Employers are left at a loss. Franchises across the country are now offering sign-on bonuses to the tune of $500+, hourly rates are being boasted on storefront marquees well above minimum wage, and the chant of “we’re short staffed” can be heard behind almost every brick-and-mortar store-front door. The worker-bees are accelerating their move into an entrepreneurial space, becoming the bosses, and in theory, hopefully, creating the work environment in which they would like to see and have for themselves.

It very much feels as if though there is a new era of employers, producers, CEO’s, bosses coming down the pike who are all victims of decades of workplace abuse, bad attitude bosses, and office culture that devalues and dehumanizes employees. It feels like we are mostly all saying, collectively, “f*ck this” and no longer entertaining the idea that keeping your head down and your mouth shut will garnish you a career. More-so this mindset cultivates the idea that if those causing such negative reactions are in charge, I can say what I want because I would not want to work for them anyway. And why would you?

Being told you are ‘replaceable’ for your entire career, or that you are ‘a dime-a-dozen' devalues and dehumanizes. Being told that you only got the job because “your ass looked good in the costume” devalues and dehumanizes. That example is also very clearly sexual harassment, and a very mild case for why every single theatre, tv, film entity producing anything where humans are present should hire a Human Resources team for the benefit and protection of their cast and crew. Yes, unions should be doing that, but as we have seen, they don't.

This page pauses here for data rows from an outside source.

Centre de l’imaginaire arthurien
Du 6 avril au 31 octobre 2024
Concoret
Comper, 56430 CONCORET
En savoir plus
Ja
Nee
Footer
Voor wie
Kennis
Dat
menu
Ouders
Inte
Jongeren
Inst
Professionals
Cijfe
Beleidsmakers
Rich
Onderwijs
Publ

So, my advice to those who have branched out, broken off, and sought shelter from their paycheck-to-paycheck captors – do not be afraid. Find your team of people; assemble your squad. Have a plan before you fire the proverbial gun and stay the course. If nothing else, you will have learned something, and accomplished something on your own terms, and not at the hands of perpetrators of the same old shit.

- Edward Miskie is the creative director and project manager at Equitable PR. He is also the author of Cancer, Musical Theatre, & Other Chronic Illnesses, and producer behind Edward the First, & BariToned.